Subcontracting loses out to compliance
A drought of fresh investment in opening small enterprises is sweeping across the garment sector, an outcome of stringent conditions set by retailers and brands for subcontracting parts of apparel production mainly to avert industrial accidents.
The once booming opportunities for subcontracting have nearly evaporated following the nation's deadliest back-to-back industrial disasters, the 2012 Tazreen Fashions fire and 2013 Rana Plaza building collapse.
“Subcontracting in the garment sector is not banned but a subcontracting factory must be very compliant,” said Siddiqur Rahman, president of the Bangladesh Garment Manufacturers and Exporters Association (BGMEA), yesterday.
Subcontracting, a third party contract, becomes essential whenever there is an overflow of work orders in any factory. It also helps maintain shorter lead times set by international apparel buyers.
Now subcontracting is rarely allowed in garment factories because of the poor compliance records of the small units, Rahman said, adding that only when a buyer permits can a big factory subcontract its work orders.

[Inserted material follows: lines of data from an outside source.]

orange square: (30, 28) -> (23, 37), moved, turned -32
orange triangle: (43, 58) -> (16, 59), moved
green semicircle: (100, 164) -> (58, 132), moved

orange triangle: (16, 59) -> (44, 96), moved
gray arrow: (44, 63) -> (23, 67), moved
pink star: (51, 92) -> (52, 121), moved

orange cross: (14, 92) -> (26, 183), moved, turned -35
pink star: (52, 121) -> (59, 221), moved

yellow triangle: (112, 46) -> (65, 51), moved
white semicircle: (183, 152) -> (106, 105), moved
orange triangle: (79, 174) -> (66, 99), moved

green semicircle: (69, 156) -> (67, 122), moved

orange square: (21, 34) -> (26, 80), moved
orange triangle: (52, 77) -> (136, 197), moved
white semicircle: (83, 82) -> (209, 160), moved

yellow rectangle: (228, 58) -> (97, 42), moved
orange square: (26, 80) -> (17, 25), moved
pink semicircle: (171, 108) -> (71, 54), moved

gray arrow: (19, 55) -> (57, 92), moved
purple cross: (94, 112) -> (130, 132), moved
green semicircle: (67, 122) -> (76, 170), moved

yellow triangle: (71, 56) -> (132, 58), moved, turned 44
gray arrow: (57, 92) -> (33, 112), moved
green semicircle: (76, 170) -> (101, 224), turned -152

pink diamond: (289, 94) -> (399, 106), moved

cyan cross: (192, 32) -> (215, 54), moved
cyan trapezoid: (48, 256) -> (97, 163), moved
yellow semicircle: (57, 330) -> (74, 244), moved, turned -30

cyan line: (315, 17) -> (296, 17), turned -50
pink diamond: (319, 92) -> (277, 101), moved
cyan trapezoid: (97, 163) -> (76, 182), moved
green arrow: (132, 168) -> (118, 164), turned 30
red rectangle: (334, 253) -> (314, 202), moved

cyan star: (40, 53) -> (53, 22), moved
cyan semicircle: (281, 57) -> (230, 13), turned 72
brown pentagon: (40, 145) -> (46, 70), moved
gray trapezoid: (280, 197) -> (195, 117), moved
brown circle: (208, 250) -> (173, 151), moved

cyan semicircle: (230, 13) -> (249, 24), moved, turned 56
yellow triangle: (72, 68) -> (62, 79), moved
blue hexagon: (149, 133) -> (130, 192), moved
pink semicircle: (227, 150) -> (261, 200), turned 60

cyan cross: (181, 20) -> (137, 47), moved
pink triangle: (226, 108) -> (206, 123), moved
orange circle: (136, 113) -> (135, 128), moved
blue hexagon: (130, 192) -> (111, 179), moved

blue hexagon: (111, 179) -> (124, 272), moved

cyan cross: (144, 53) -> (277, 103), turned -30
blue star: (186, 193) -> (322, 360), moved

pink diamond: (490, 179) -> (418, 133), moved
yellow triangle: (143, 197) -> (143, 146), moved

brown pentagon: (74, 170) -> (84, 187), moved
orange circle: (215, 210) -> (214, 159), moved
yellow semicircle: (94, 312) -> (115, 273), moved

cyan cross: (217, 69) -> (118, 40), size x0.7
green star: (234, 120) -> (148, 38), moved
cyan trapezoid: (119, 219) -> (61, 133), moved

Taking subcontracts have always been the initial stepping stones for new entrepreneurs trying their hand in the garment sector as such enterprises have low operational costs and require little capital.
No new subcontracting firm has been set up after the Rana Plaza building collapse. Only the big factories, which are highly compliant, can subcontract their work orders, albeit in their own sister concerns, Rahman said.

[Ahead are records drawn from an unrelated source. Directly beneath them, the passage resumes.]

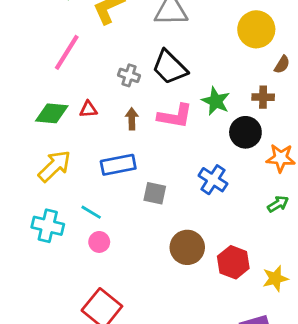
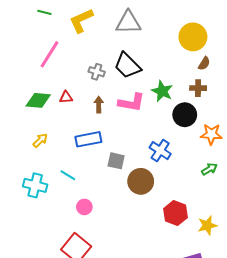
brown semicircle: (282, 65) -> (204, 64), moved
yellow arrow: (55, 166) -> (40, 140), size x0.6
pink circle: (99, 242) -> (84, 207), moved
brown circle: (187, 247) -> (141, 181), moved

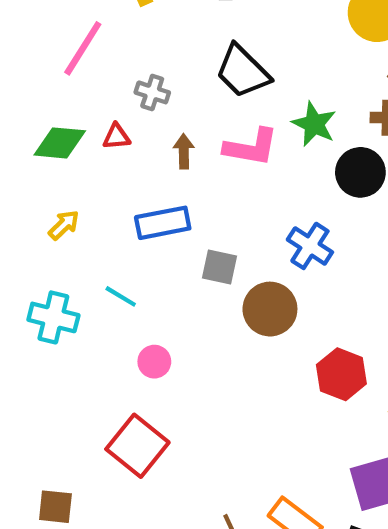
gray cross: (97, 72) -> (152, 92), moved

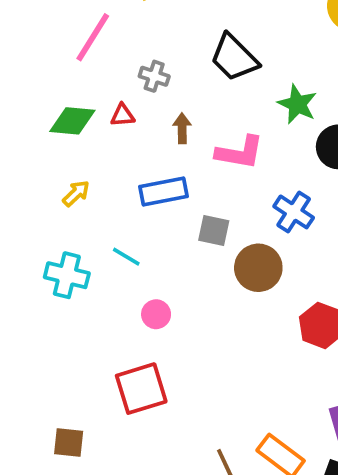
pink L-shape: (251, 147) -> (240, 152), moved
red square: (137, 446) -> (141, 389), turned 34

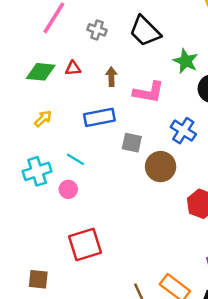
gray cross: (154, 76) -> (97, 30), moved
cyan cross: (67, 275) -> (37, 171), turned -32
pink circle: (156, 314) -> (68, 189), moved

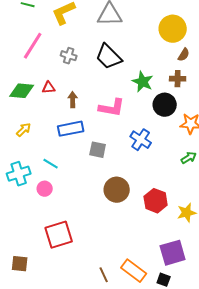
brown arrow: (111, 77) -> (73, 100), moved
brown circle: (161, 167) -> (117, 190), moved

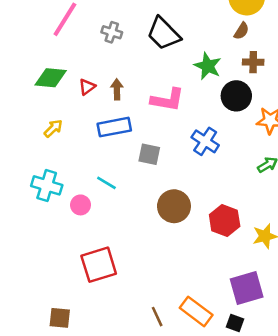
brown semicircle: (184, 55) -> (241, 31), moved
red triangle: (49, 88) -> (87, 87), moved, turned -32
cyan line: (51, 164) -> (106, 183), moved
cyan cross: (19, 174) -> (47, 185), turned 35
brown square: (20, 264) -> (60, 318), moved

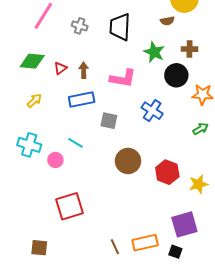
brown semicircle: (241, 31) -> (167, 21), moved, turned 48
black trapezoid: (164, 34) -> (120, 27), turned 48
orange rectangle: (196, 311) -> (145, 243), turned -50

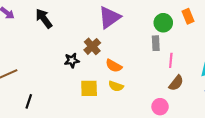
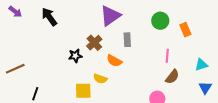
orange rectangle: (188, 16) -> (185, 30), moved
gray rectangle: (156, 43) -> (127, 40), moved
yellow semicircle: (116, 86) -> (100, 79), moved
yellow square: (89, 88) -> (83, 91), moved

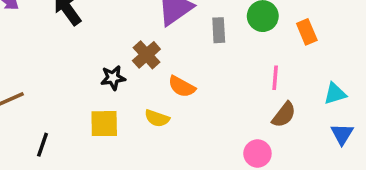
gray rectangle: (127, 40) -> (219, 30), moved
yellow square: (83, 91) -> (104, 124), moved

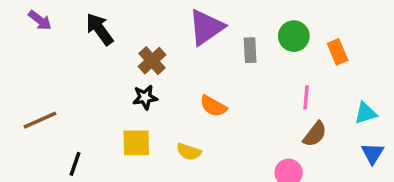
brown cross: (146, 55) -> (152, 61), moved
yellow semicircle: (157, 118) -> (189, 152), moved

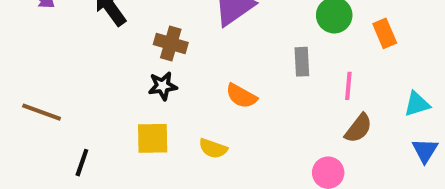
gray rectangle: (250, 50) -> (302, 62), moved
brown cross: (152, 61) -> (171, 43), turned -32
brown line: (40, 120) -> (42, 112), turned 44

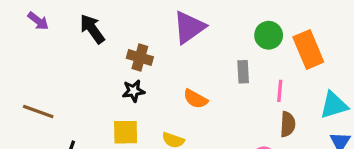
orange rectangle: (385, 33) -> (308, 50), size x1.6
cyan triangle: (417, 104) -> (334, 105), size x1.4
brown semicircle: (358, 128) -> (288, 124), turned -35

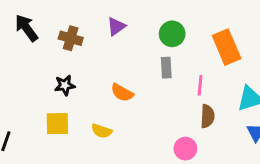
purple triangle: (189, 27) -> (116, 26), size x0.6
green circle: (269, 35) -> (172, 34), moved
brown cross: (140, 57) -> (71, 38), moved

Anybody seeking to set up even a small factory and wanting to become a member of the BGMEA now needs to pass the association's rigorous audit and inspection, something which had been lax in the past.

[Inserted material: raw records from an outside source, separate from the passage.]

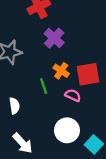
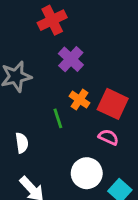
red square: (88, 74) -> (113, 104), turned 35
pink semicircle: (73, 95) -> (108, 137), moved

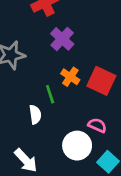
pink semicircle: (108, 137) -> (97, 125), moved
white semicircle: (22, 143) -> (35, 115), moved

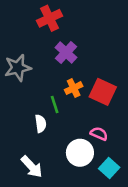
orange cross: (70, 77) -> (74, 88), turned 30

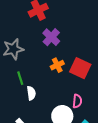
green line: (55, 105) -> (20, 78), moved
pink semicircle: (99, 134) -> (77, 101), turned 72

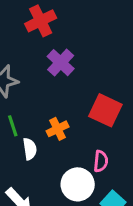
orange cross: (57, 65) -> (58, 129), moved

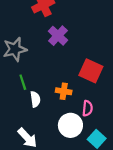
orange cross: (58, 129) -> (64, 91), moved, turned 35

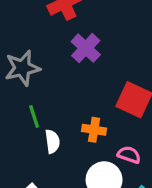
pink semicircle: (87, 108) -> (129, 155), turned -77

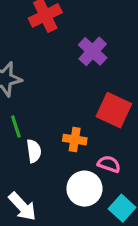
purple cross: (86, 48) -> (93, 51), moved

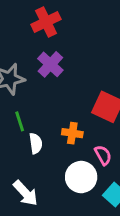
purple cross: (93, 51) -> (50, 64), moved
pink semicircle: (109, 164) -> (103, 155), turned 42

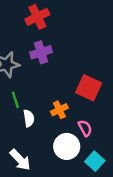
purple cross: (50, 64) -> (41, 52), turned 30
orange cross: (72, 133) -> (59, 110), turned -35

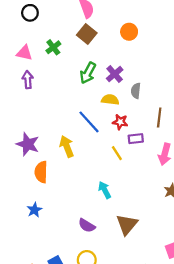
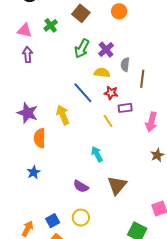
brown line: (159, 117) -> (142, 79), moved

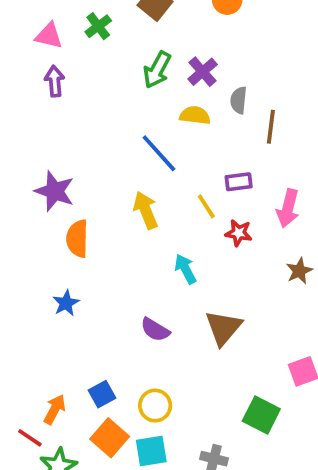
red star: (111, 93) -> (239, 233), moved
yellow arrow: (63, 115) -> (146, 210), moved
yellow circle: (81, 218) -> (155, 406), moved

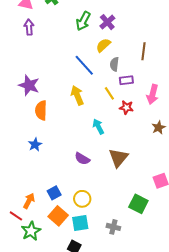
gray semicircle: (239, 100) -> (114, 64), moved
yellow semicircle: (195, 115) -> (103, 45), turned -49

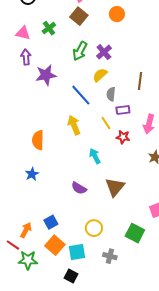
purple star: (29, 85) -> (46, 75), moved, turned -30
yellow circle: (82, 199) -> (94, 228), moved
green star: (31, 231) -> (28, 260), turned 30

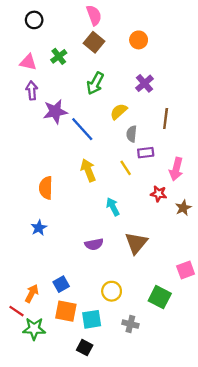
purple cross: (104, 52) -> (144, 83), moved
blue line: (81, 95) -> (82, 129), moved
red star: (123, 137) -> (159, 194), moved
purple semicircle: (79, 188) -> (94, 244), turned -42
orange square: (55, 245) -> (66, 311), turned -30

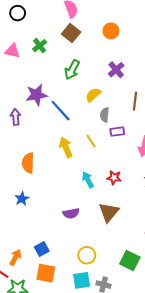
purple arrow: (32, 90) -> (16, 117), moved
yellow line: (126, 168) -> (91, 141), moved
red star: (159, 194) -> (114, 178), moved
cyan square: (92, 319) -> (82, 280), moved

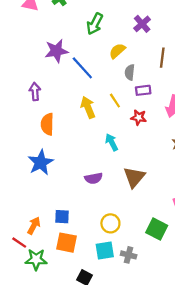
purple arrow: (16, 117) -> (35, 91), moved
red star: (114, 178) -> (139, 117), moved
blue star: (22, 199) -> (41, 163), size x1.6
blue square: (42, 249) -> (62, 217), turned 32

“So, setting up any factory is now a tough task because of strong compliance requirements set by the buyers,” Rahman said.
After the Rana Plaza collapse, some 1,200 small and medium-sized factories were shut for failing to either achieve factory remediation or meet strong compliance requirements of buyers.
In the fiscal year of 2010-11, the number of active garment factories affiliated with the BGMEA stood at 5,150 and it reached 5,876 in 2012-13, according to the association's estimate.
But the number of factories, especially subcontracting ones, has begun to decline after the collapse, following which two foreign bodies, the Accord and the Alliance, started inspection and remediation.
In just a span of one year, the number of BGMEA members declined to 4,222. The number increased a bit in 2017-18 to 4,560 as owners of some big business groups reinvested and opened new complaint factories.
Ahsan H Mansur, executive director of the Policy Research Institute of Bangladesh, said subcontracting has both positive and negative sides. On one hand, it helps reduce lead time and generates jobs for unskilled and semi-skilled workers as it comprise less complicated work, he said.
On the other, subcontracting factories had the habit of paying little to no emphasis on compliance, the prime aspect blamed for industrial disasters.
In absence of specific guidelines on subcontracting, only buyers dominate in setting up compliance rules and determine fates of subcontracting factories, Mansur said.
He said with subcontracting no longer ongoing on a massive scale, new entrepreneurs are not coming up and only big factory owners are undertaking expansion and reinvesting.
Subcontracting still occurs in Bangladesh but on a very limited scale, the expert said. As a result, factory owners are planning to subcontract work orders to some Sri Lankan factories.